Assim, mesmo patrulhada, nunca queimei sutiã e nem gritei pela igualdade com os homens. Não quero igualdade. Somos desiguais. Entendo que como mulheres, negros, deficientes ou índios, temos de nos unir, na semelhança, para sermos fortes em batalhas pontuais, mas a luta tem de ser por um projeto de mundo que se diferencie desse que aí está. Isso é o que nos alinha, o que nos dá sul. Não estou no projeto da Kátia Abreu, nem do Angela Amin, ou da Narcisa Tamborindegui. Não estou no projeto do Pelé nem do Barak Obama. Então, posso me compadecer se alguns deles sofrer violência ou preconceito. Mas, meu caminho é outro.

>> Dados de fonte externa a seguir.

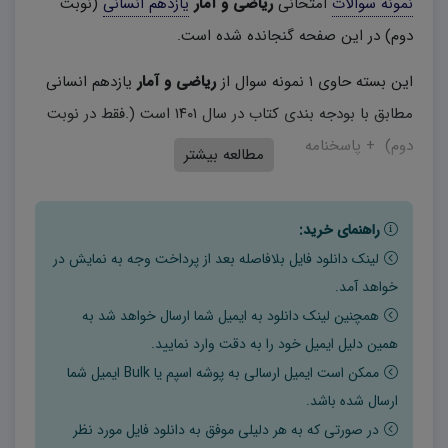
نمونه سوالات
امتحانی
ریاضی و آمار
یازدهم انسانی
(نوبت
دوم) در این صفحه گنجانده شده است.
این بسته حاوی ۱ نمونه سوال از
ریاضی و آمار
یازدهم انسانی
مطابق با بودجه بندی کتاب در سال ۱۴۰۱ است (.فقط در نوبت
دوم) + پاسخنامه
مطالعه بیشتر
راهنمای خرید:
لینک دانلود فایل بلافاصله بعد از پرداخت وجه به نمایش در
خواهد آمد.
همچنین لینک دانلود به ایمیل شما ارسال خواهد شد به
همین دلیل ایمیل خود را به دقت وارد نمایید.
ممکن است ایمیل ارسالی به پوشه اسپم یا Bulk ایمیل شما
ارسال شده باشد.
در صورتی که به هر دلیلی موفق به دانلود فایل مورد نظر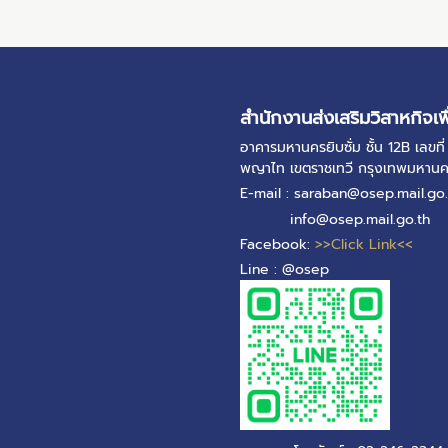
สำนักงานส่งเสริมวิสาหกิจเพ
อาคารมหานครยิบซั่ม ชั้น 12B เลข
พญาไท เขตราชเทวี กรุงเทพมหาน
E-mail : saraban@osep.mail.go.
info@osep.mail.go.th
Facebook:
>>Click Link<<
Line : @osep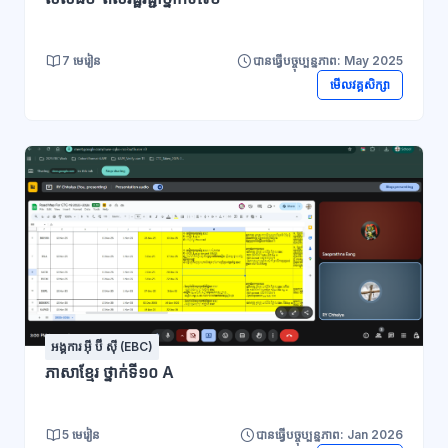
7 មេរៀន
បានធ្វើបច្ចុប្បន្នភាព: May 2025
មើលវគ្គសិក្សា
អង្គការ អ៊ី ប៊ី ស៊ី (EBC)
ភាសាខ្មែរ ថ្នាក់ទី១០ A
5 មេរៀន
បានធ្វើបច្ចុប្បន្នភាព: Jan 2026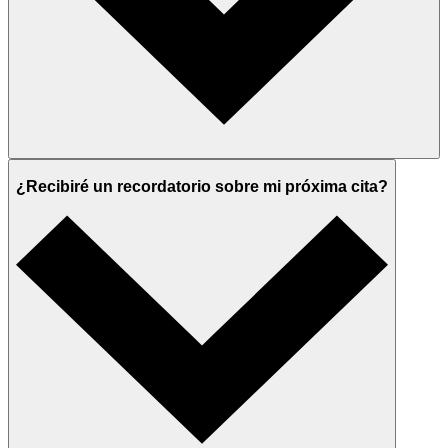
¿Recibiré un recordatorio sobre mi próxima cita?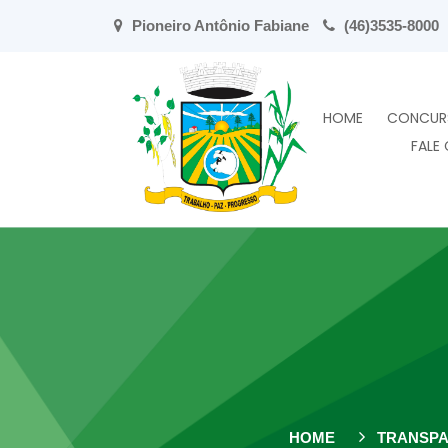
Pioneiro Antônio Fabiane
(46)3535-8000
HOME
CONCUR
FALE
HOME
TRANSPA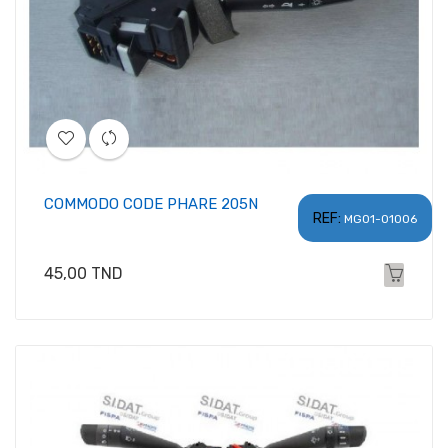
COMMODO CODE PHARE 205N
REF:
MG01-01006
Prix
45,00 TND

Vivo mulheridade com todas as suas belezas. As fases lunares, as delicadezas, a ternura, a emoção, o desejo de esmaltes e batons. Vivo a mulheridade na forma de estar no mundo, sem oprimir quando com poder, usando e abusando das dessemelhanças. Na luta das mulheres quando necessário, feminina todos os dias. Assim, como a centopeia antes de saber dos pés. Sendo mulher.

E nesse passo cadenciado, de salto alto, vou carregando os tijolos da construção da sociedade justa, sem discriminação, sem preconceito, sem violência. Esse mundo no qual nem o homem nem a mulher sejam lobos de si mesmos. Essa utopia... Vivo a mulheridade, sempre, mas sem nunca esquecer de onde eu venho nem a classe a qual pertenço. Sou, penso e luto. Essa é a minha opção!